The strategy: short the perpetual, long the same amount of spot. Your price exposure is approximately zero since you own the asset on spot and are short the same notional in futures. What you collect is the funding payment every 8 hours, for as long as the rate stays elevated. When the rate normalises, you close both legs.
The hard part is knowing when to enter and when to stay out.
The signal design
A high rate right now is not a good enough reason to enter. Rates can spike for a few hours and revert before you've collected enough funding to cover fees. At $1,000 position size, the round-trip fee is $2.70. At a 30% annualised rate, it takes about 3.3 days of sustained elevation to break even.
So the signal has a persistence filter. It looks at the last 12 settlement ticks (4 days worth) and only enters if 75%+ of them were above the threshold. That means the rate needs to have been consistently elevated, not just spiking now. This single filter eliminated 96% of potential entries and was the difference between the strategy working and not working.
There's also a z-score check to block entry during statistical outlier spikes, and a fee viability check to confirm positive expected value before any order goes in.
Backtest results
Oct 2023 - Apr 2024 was a bull market period where funding rates averaged 20-25% annualised across BTC, ETH, SOL, and DOGE. Good conditions for this strategy.
Results on $10,000 capital: Sharpe 3.21, max drawdown 0.089%, 21 trades, 14 wins. Total funding collected $112.73, fees paid $56.70, net PnL $59.03. The four best trades (SOL and ETH positions held for 168-232 hours in February and March 2024) accounted for 69% of total profit.
The pattern is what you'd expect: shorter holds lose money because fees outrun funding. Longer holds in sustained high-rate environments is where the strategy actually makes money. The persistence filter is what selects for those conditions.
Right now
The strategy is currently dormant. Nov 2025 - May 2026 has been a low-rate regime. Average annualised rates are 1.2-1.8% across most pairs, and the maximum observed rate hasn't broken 11% (which is basically the Binance floor rate). No qualifying conditions, no trades, zero drawdown.
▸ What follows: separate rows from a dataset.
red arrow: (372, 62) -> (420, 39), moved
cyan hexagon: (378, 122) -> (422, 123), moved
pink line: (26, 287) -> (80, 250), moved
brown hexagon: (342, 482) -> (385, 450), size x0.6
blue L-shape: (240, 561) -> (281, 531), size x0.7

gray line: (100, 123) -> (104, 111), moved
That's the correct behavior. The strategy is designed to sit out markets where it can't make money. The alternative is forcing trades to stay busy, which just means paying fees for nothing.
Three bugs I found during backtesting
Before I got to clean results, I hit three bugs that would have produced completely wrong backtest numbers.
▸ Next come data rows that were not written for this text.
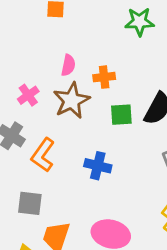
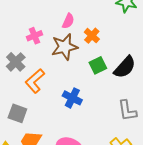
orange cross: (104, 77) -> (92, 36), turned 35
green square: (121, 115) -> (98, 65), turned -36

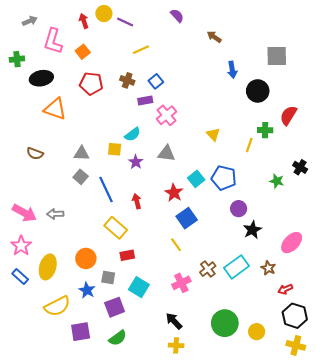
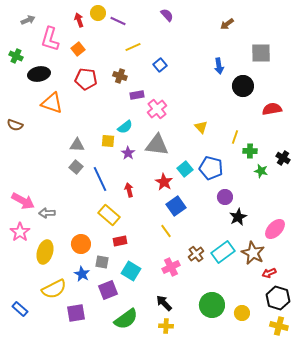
brown arrow: (214, 37) -> (227, 24), moved, turned -72
green cross: (17, 59) -> (16, 56), turned 32
blue square: (156, 81) -> (160, 65), moved
red semicircle: (288, 115) -> (272, 109), turned 48
green cross: (265, 130) -> (250, 151), moved
brown semicircle: (35, 153) -> (15, 125), moved
gray triangle: (166, 153) -> (157, 145), size x1.4
gray arrow: (55, 214) -> (47, 213), moved
brown star: (268, 268) -> (253, 253), size x1.6
blue rectangle: (20, 276) -> (20, 309), moved
green semicircle: (118, 338) -> (126, 319), moved, size x1.4

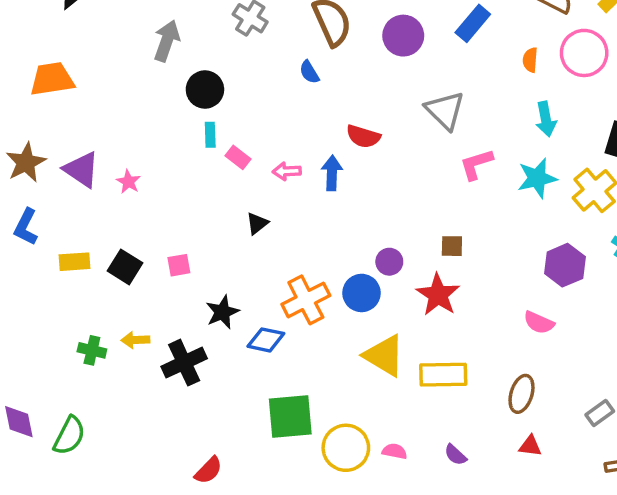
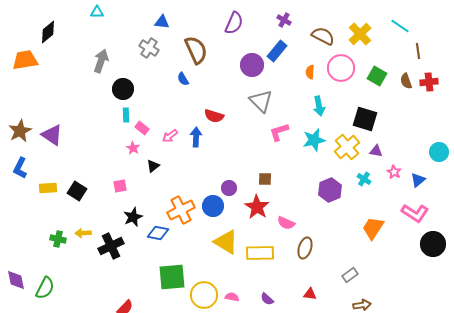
purple circle: (403, 36) -> (252, 65), moved
orange trapezoid: (52, 79) -> (25, 60), moved
pink arrow: (287, 171) -> (170, 136), turned -35
pink star: (128, 182) -> (133, 148), moved
pink square: (179, 265) -> (120, 186), moved
pink semicircle: (539, 323) -> (286, 223), moved
brown ellipse: (521, 394) -> (305, 248), moved

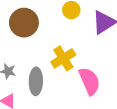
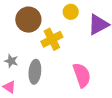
yellow cross: (63, 58) -> (52, 39), moved

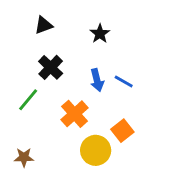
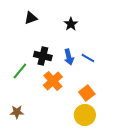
black cross: (51, 67) -> (43, 56), moved, turned -30
yellow circle: (96, 150) -> (85, 115), moved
The first was live WebSocket data contaminating historical records. The stream updates every second during bot operation. Each update was being written to the database with a current timestamp, indistinguishable from actual 8-hourly settlement records. The normaliser saw these as 82 consecutive elevated ticks and generated signals on data that was just live noise. Fix: filter queries to rows where the timestamp is exactly at 00:00, 08:00, or 16:00 UTC.
The second was a warm-up artefact in the persistence scorer. When it had seen only one observation and that observation was above threshold, it computed 1/1 = 100% persistence and fired an entry signal immediately. Fix: return 0 until the full window is populated.
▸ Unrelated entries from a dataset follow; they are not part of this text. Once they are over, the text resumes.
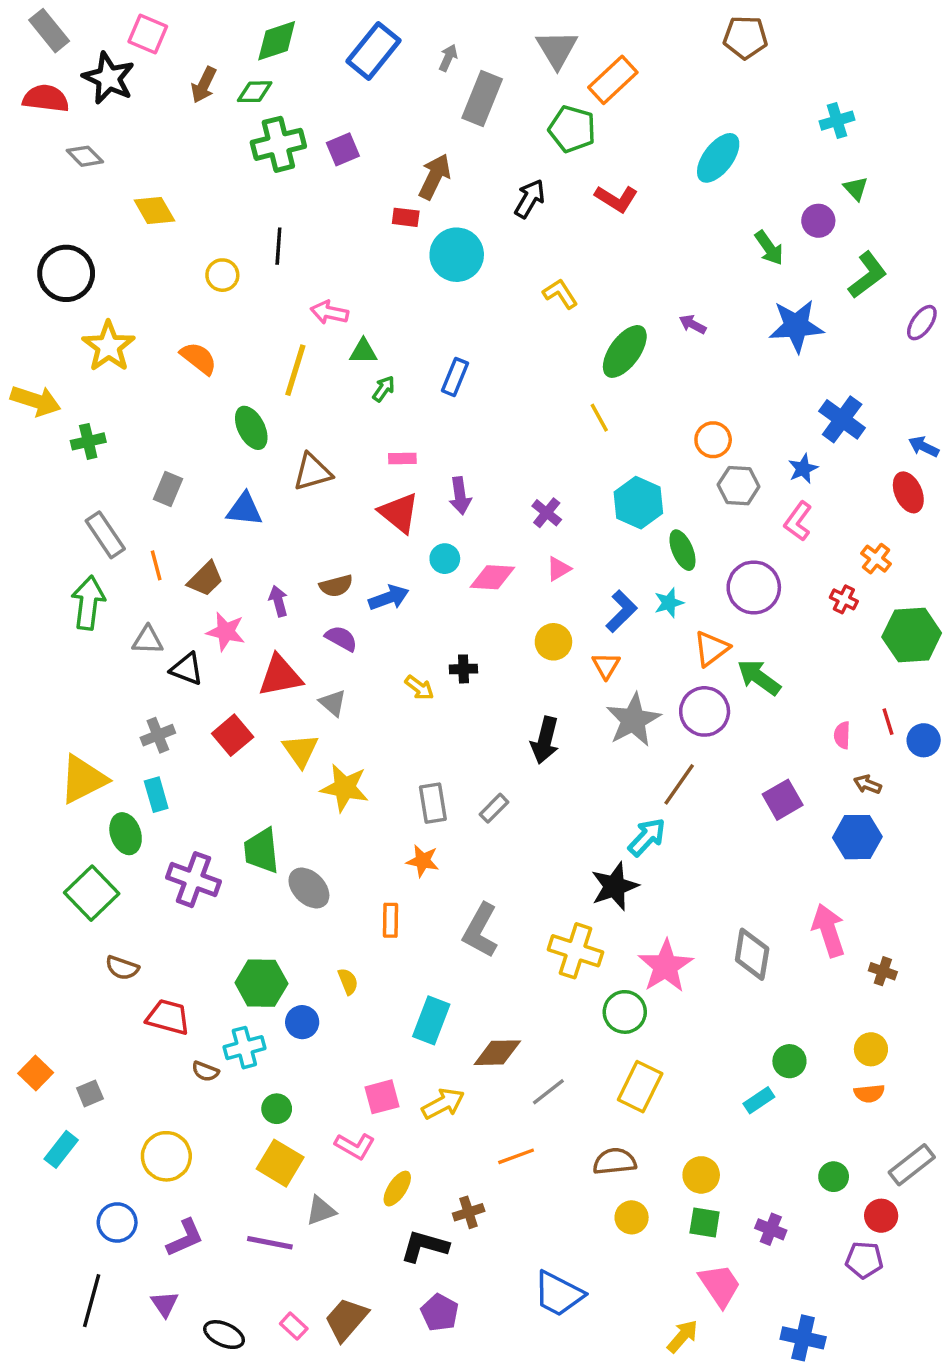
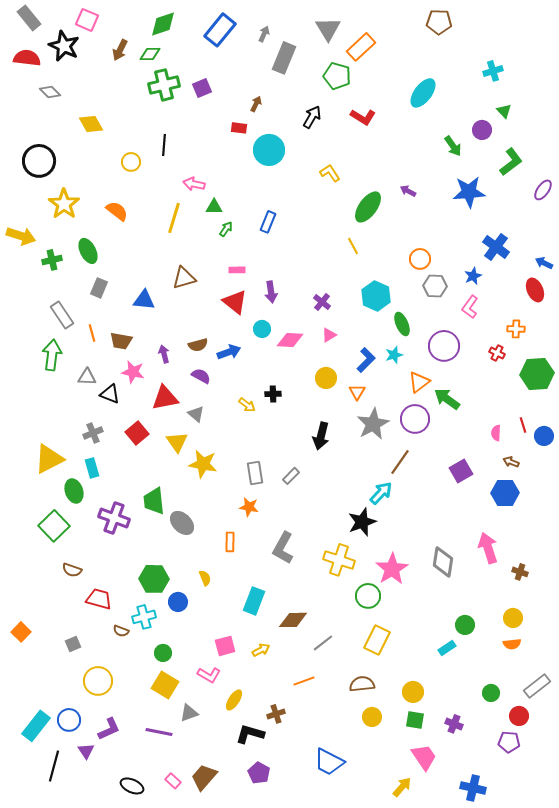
brown arrow: (435, 177) -> (256, 104), size x0.6
green ellipse: (251, 428) -> (88, 251), moved
orange cross: (876, 559) -> (516, 329), turned -36
brown trapezoid: (205, 579) -> (121, 341), turned 55
gray square: (90, 1093) -> (73, 644), moved
yellow arrow: (443, 1104) -> (261, 650), size x0.7
cyan rectangle: (61, 1149) -> (36, 726), moved, size x1.4
purple triangle: (165, 1304) -> (86, 751), moved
The third was the backtest engine ignoring the injected normaliser's window size and hardcoding its own. With window_size=24 instead of 12, the longest sustained cluster in the 2025-2026 data (11 consecutive ticks) only scored 45.8% persistence, never hitting the 75% threshold. Zero trades generated despite real opportunities existing. Fix: read window size from the injected normaliser instead of recalculating it.
All three would have been invisible without careful data auditing before trusting any results. I wrote a proper data validation layer first for exactly this reason.